= WHAT THIS TASK INVOLVES =
Restate exactly, and only, the lines from the one with "About (846, 36)" through the end of the data, with both of those end lines kept. Drop any pictures.

= GIVEN DATA =
----------

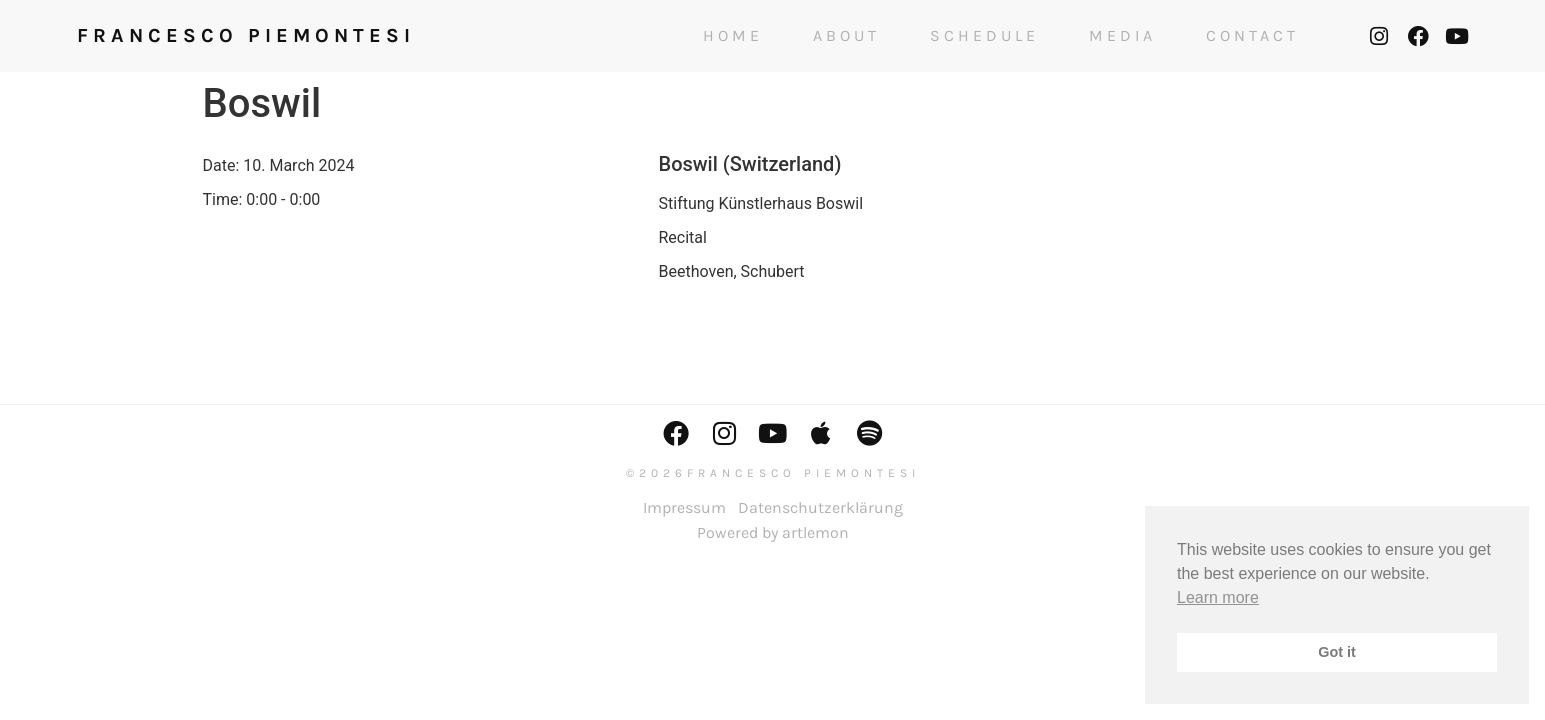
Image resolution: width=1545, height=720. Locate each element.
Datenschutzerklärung (820, 507)
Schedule (984, 36)
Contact (1252, 36)
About (846, 36)
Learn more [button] (1218, 597)
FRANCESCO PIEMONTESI (246, 35)
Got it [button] (1337, 652)
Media (1122, 36)
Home (733, 36)
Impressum (684, 507)
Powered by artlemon (773, 532)
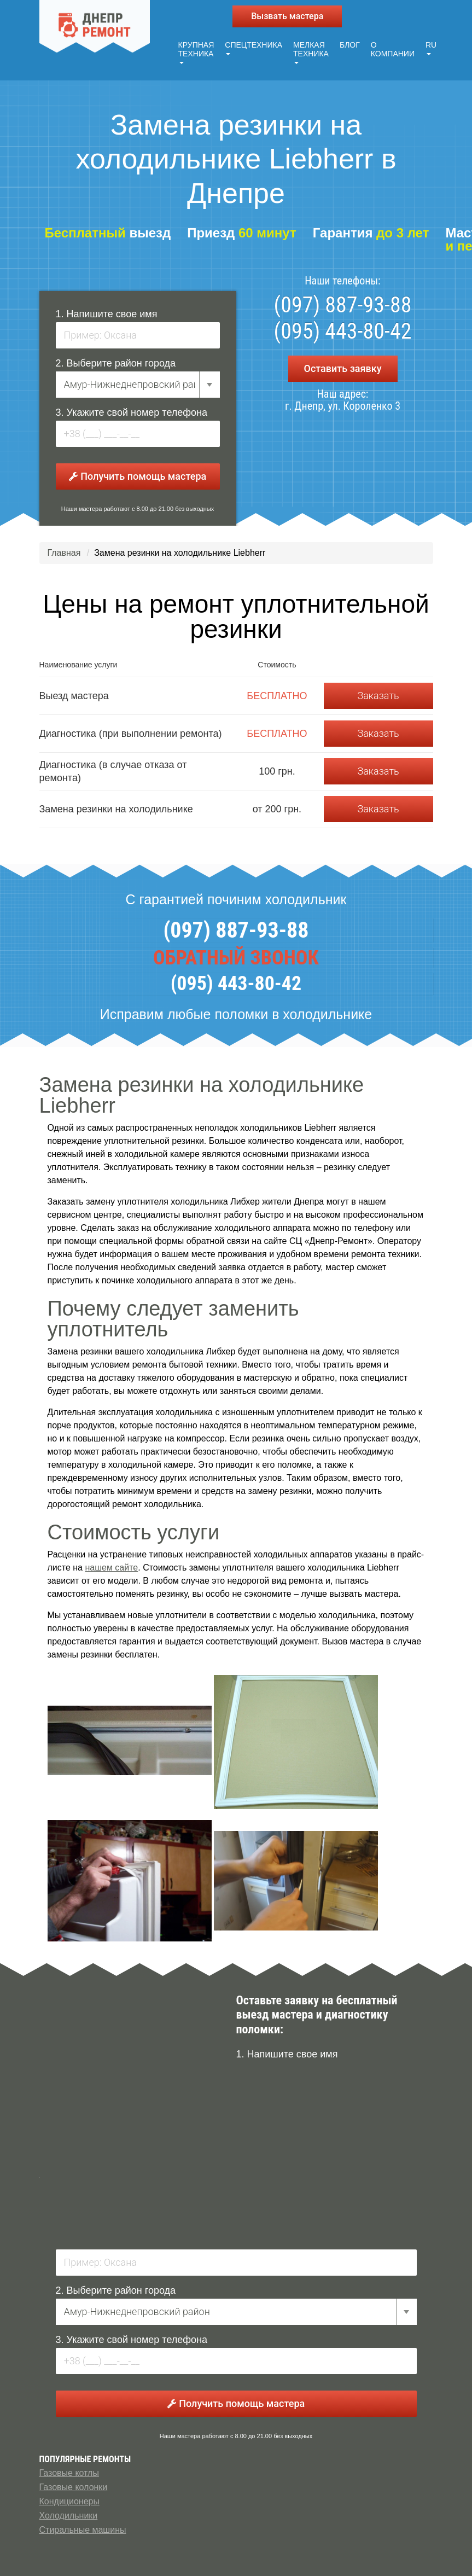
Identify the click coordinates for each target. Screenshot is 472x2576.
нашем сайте (111, 1565)
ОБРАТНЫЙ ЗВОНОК (236, 956)
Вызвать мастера (287, 16)
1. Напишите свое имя (107, 311)
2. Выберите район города (116, 361)
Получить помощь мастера (137, 474)
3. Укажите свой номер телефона (132, 410)
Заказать (378, 693)
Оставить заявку (342, 366)
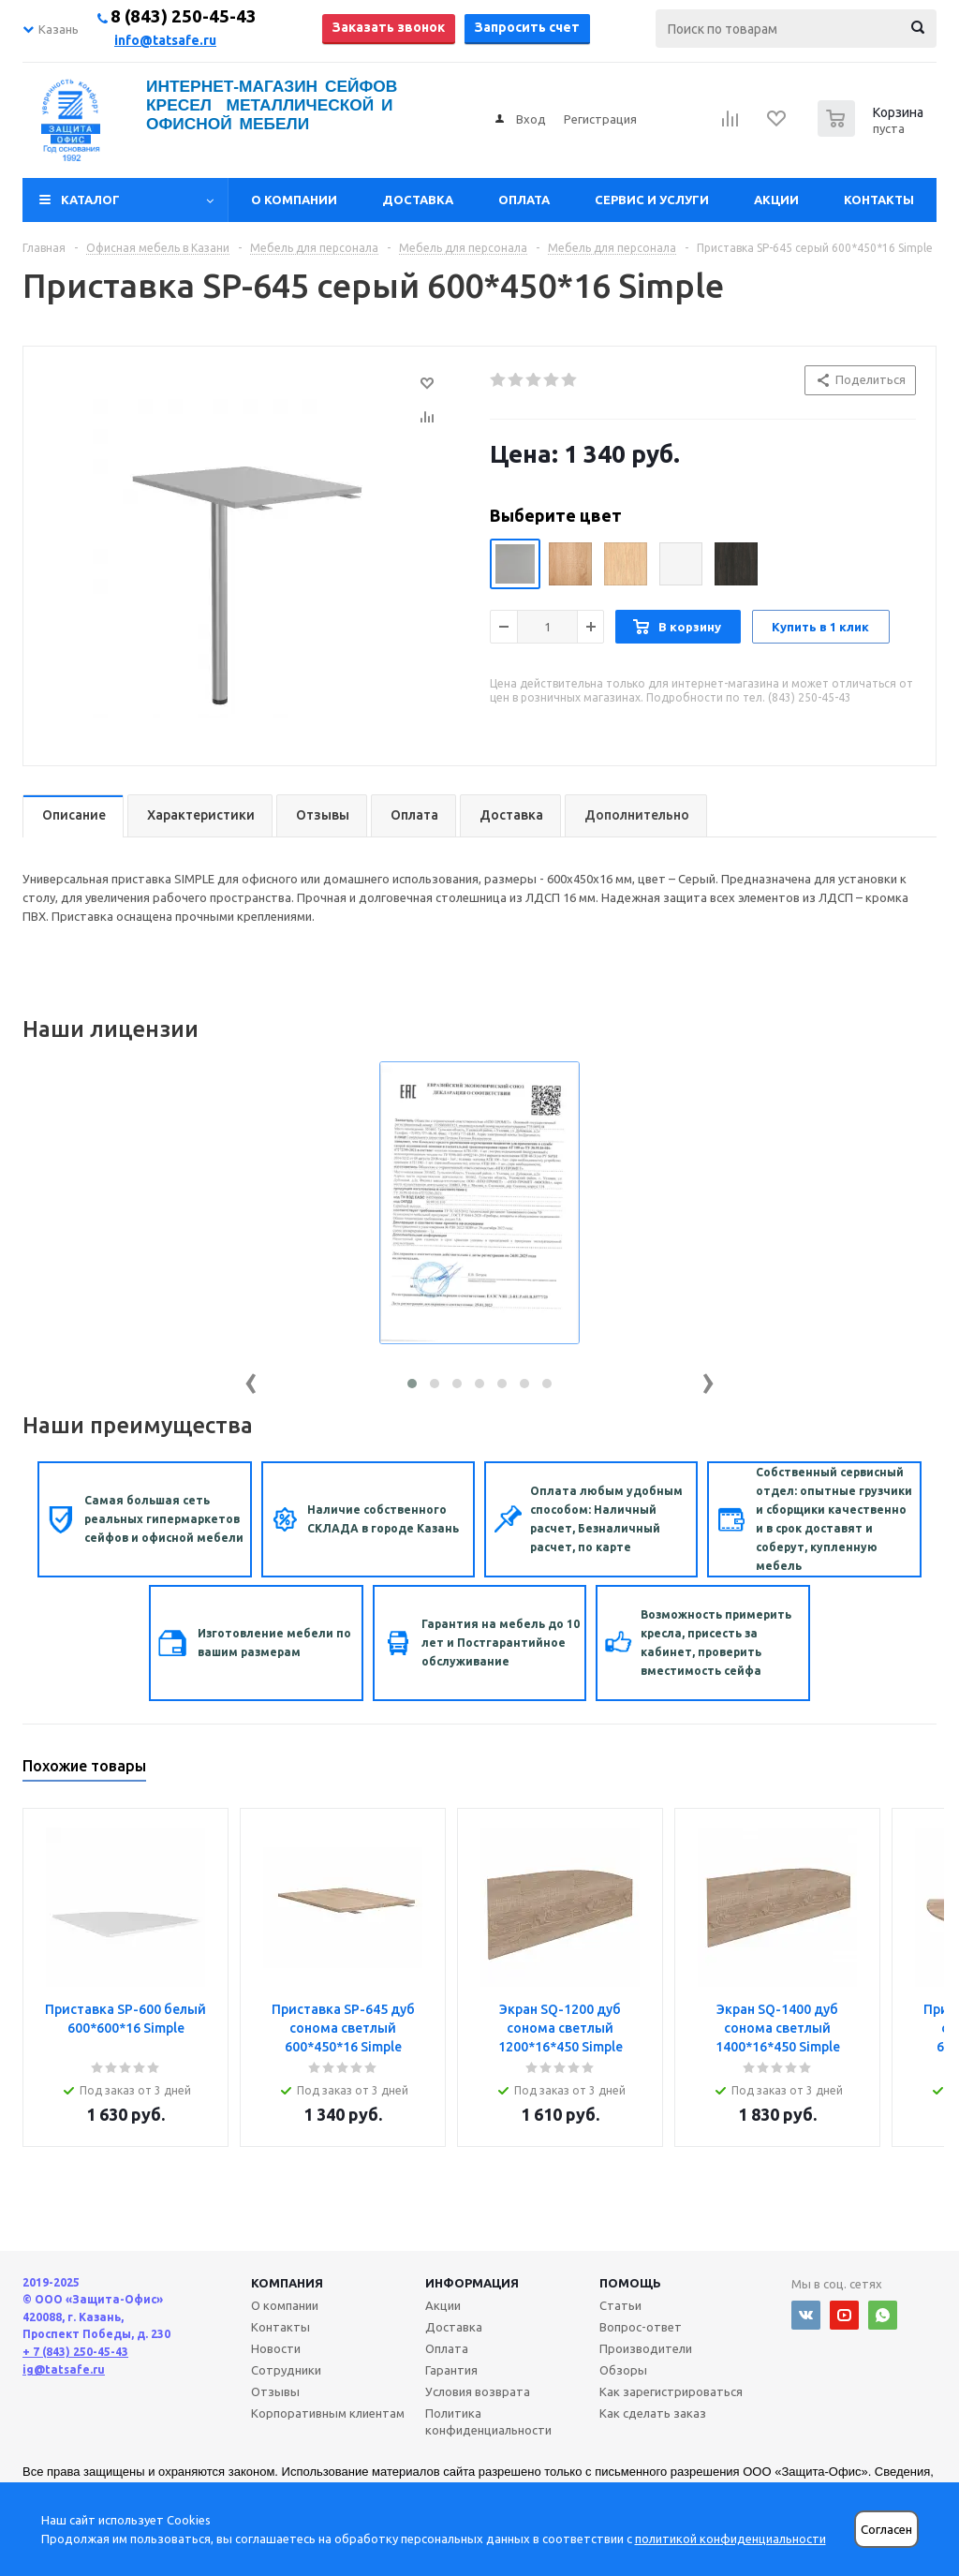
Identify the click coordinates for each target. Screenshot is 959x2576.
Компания (287, 2282)
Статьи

----------

= TASK ANSWER =
About (846, 36)
Learn more [button] (1218, 597)
FRANCESCO PIEMONTESI (246, 35)
Got it [button] (1337, 652)
Media (1122, 36)
Home (733, 36)
Impressum (684, 507)
Powered by artlemon (773, 532)
Identify the click coordinates for each target. Screenshot is 472x2576.
нашем сайте (111, 1565)
ОБРАТНЫЙ ЗВОНОК (236, 956)
Вызвать мастера (287, 16)
1. Напишите свое имя (107, 311)
2. Выберите район города (116, 361)
Получить помощь мастера (137, 474)
3. Укажите свой номер телефона (132, 410)
Заказать (378, 693)
Оставить заявку (342, 366)
Identify the click coordinates for each target. Screenshot is 959x2576.
Компания (287, 2282)
Статьи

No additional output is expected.